The Euro is having an even more torrid time while Greece is still the word. Greek Prime Minster survived a vote of no confidence last night but there is still uncertainty over whether there is the political will in Greece to press ahead with sufficient austerity measures to placate the EU and International Monetary Fund. Unless Mr Papandreou can pull off this amazing feat, further funds will be hard to come by and Greece will be left to fend for itself. What am I saying; no they won’t. It would be hugely embarrassing for the EU which allowed Greece and others to cook the books sufficiently to meet the Maastricht criteria to then see one of those countries stumble out of the Euro through default. They won’t let that happen and the realisation of that situation within the financial markets starts to explain why the Euro hasn’t fallen through the floor during this bungled debacle. If the potential of a debt contagion isn’t enough to weaken the Euro then I doubt today’s EU consumer confidence figures or even a poor industrial orders report could weaken the shared currency.
The US Dollar will be in the spotlight today. We get the interest rate and financial stimulus decisions from the Federal Reserve this evening and all eyes will be on the press conference after the announcement of no change to either policy. That is less of a prediction than a foregone conclusion. It is unlikely the market reaction to this event will be substantial but we have to be wary in case the Fed Chairman, Ben Bernanke, springs any surprises or uses an imprudent phrase. Exchange rates can alter on such trivial matters.
The Canadian Dollar had a good day yesterday; retails sales were up slightly but an index of leading indicators was up more and that was enough to see the Canadian Dollar strengthen across the board.

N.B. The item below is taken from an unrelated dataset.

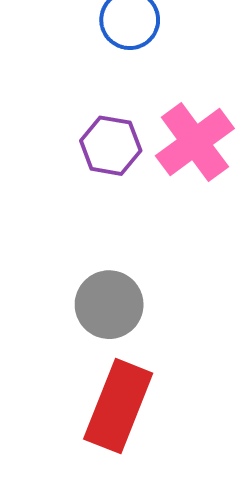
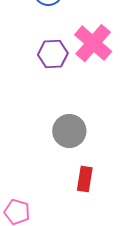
red rectangle: (118, 406) -> (85, 179), size x0.6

The Bank of Canada releases its financial review today so that could well be market moving for the loonie and most likely a strengthening factor.
Finally, a farmer who was banned from putting an advertising banner on his land has resorted to mobile advertising instead. He has painted the logo of his turf company on the sides of his sheep and lets then graze next to a main road. So if you are driving on the A1 in North Yorkshire and you see a flock of sheep with TYAS TURF sprayed on their flanks in sheep marker, don’t worry, you are not going mad.